Pour les Yussefi, réfugiés afghans à Lesbos, la vie tient dans un chariot

Pour les Yussefi, réfugiés afghans à Lesbos, la vie tient dans un chariot
Álvaro García

L’hospitalité afghane ne se perd pas, même lorsque les hôtes sont une famille sans abri. Sur l’île grecque de Lesbos, Masomeh Etemadi et Ismaël Yussefi prient leurs invités de s’asseoir avec eux sur une bâche qu’ils utilisent comme espace de réunion ; ils leur offrent également de l’eau et de la nourriture que leur ont distribuées les ONG actives dans la région. Ils s’efforcent de conserver leur dignité et leurs bonnes manières, bien qu’ils n’aient qu’une pièce dans une cabane construite avec quelques roseaux et du tissu attaché à deux oliviers, sur un talus couvert d’ordures.
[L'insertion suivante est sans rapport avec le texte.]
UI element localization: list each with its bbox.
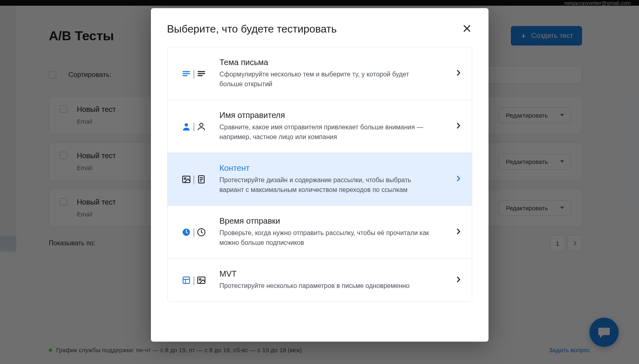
option-desc: Протестируйте дизайн и содержание рассыл… <box>220 175 431 195</box>
svg-point-11 <box>200 123 203 126</box>
option-icon-group: | <box>179 121 209 132</box>
option-icon-group: | <box>179 174 209 185</box>
chevron-right-icon <box>456 228 460 236</box>
option-icon-group: | <box>179 275 209 286</box>
image-small-icon <box>196 275 206 285</box>
option-title: Время отправки <box>220 216 446 226</box>
option-time[interactable]: | Время отправки Проверьте, когда нужно … <box>168 205 472 258</box>
option-subject[interactable]: | Тема письма Сформулируйте несколько те… <box>168 47 472 100</box>
person-outline-icon <box>196 122 206 131</box>
option-desc: Проверьте, когда нужно отправить рассылк… <box>220 228 431 248</box>
option-content[interactable]: | Контент Протестируйте дизайн и содержа… <box>168 153 472 205</box>
chevron-right-icon <box>456 70 460 78</box>
modal-overlay[interactable]: Выберите, что будете тестировать | Тема … <box>0 0 639 364</box>
svg-point-10 <box>185 123 188 126</box>
text-lines-blue-icon <box>181 69 191 78</box>
document-icon <box>196 174 206 184</box>
layout-blue-icon <box>181 275 191 285</box>
chevron-right-icon <box>456 276 460 284</box>
chevron-right-icon <box>456 175 460 183</box>
option-sender[interactable]: | Имя отправителя Сравните, какое имя от… <box>168 100 472 153</box>
modal-close-button[interactable] <box>462 23 472 35</box>
clock-filled-icon <box>181 227 191 237</box>
option-title: Имя отправителя <box>220 111 446 120</box>
modal-title: Выберите, что будете тестировать <box>167 23 337 35</box>
text-lines-icon <box>196 69 206 78</box>
option-mvt[interactable]: | MVT Протестируйте несколько параметров… <box>168 258 472 301</box>
option-desc: Протестируйте несколько параметров в пис… <box>220 281 431 291</box>
option-title: MVT <box>220 269 446 279</box>
option-desc: Сформулируйте несколько тем и выберите т… <box>220 70 431 89</box>
svg-point-13 <box>184 178 186 179</box>
option-icon-group: | <box>179 68 209 79</box>
option-title: Контент <box>220 163 446 173</box>
image-icon <box>181 174 191 184</box>
option-icon-group: | <box>179 227 209 238</box>
test-type-modal: Выберите, что будете тестировать | Тема … <box>151 8 489 342</box>
option-list: | Тема письма Сформулируйте несколько те… <box>167 47 472 302</box>
close-icon <box>462 23 472 34</box>
svg-rect-20 <box>183 277 190 283</box>
clock-outline-icon <box>196 227 206 237</box>
svg-point-24 <box>199 279 201 280</box>
chevron-right-icon <box>456 122 460 131</box>
person-blue-icon <box>181 122 191 131</box>
option-desc: Сравните, какое имя отправителя привлека… <box>220 122 431 142</box>
option-title: Тема письма <box>220 58 446 67</box>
Nous avons suivi Masomeh et Ismaël pendant quatre jours, la semaine d’après l’incendie qui a détruit le camp de réfugiés de Moria. Ils avaient planté leurs maigres affaires sur le bord de la route du camp incendié et, attendant de voir ce que l’avenir leur réserverait, qu’il s’agisse d’une nouvelle calamité ou d’un signe d’espoir, ils ont bavardé avec leurs visiteurs et compatriotes, toujours cordiaux mais visiblement fatigués.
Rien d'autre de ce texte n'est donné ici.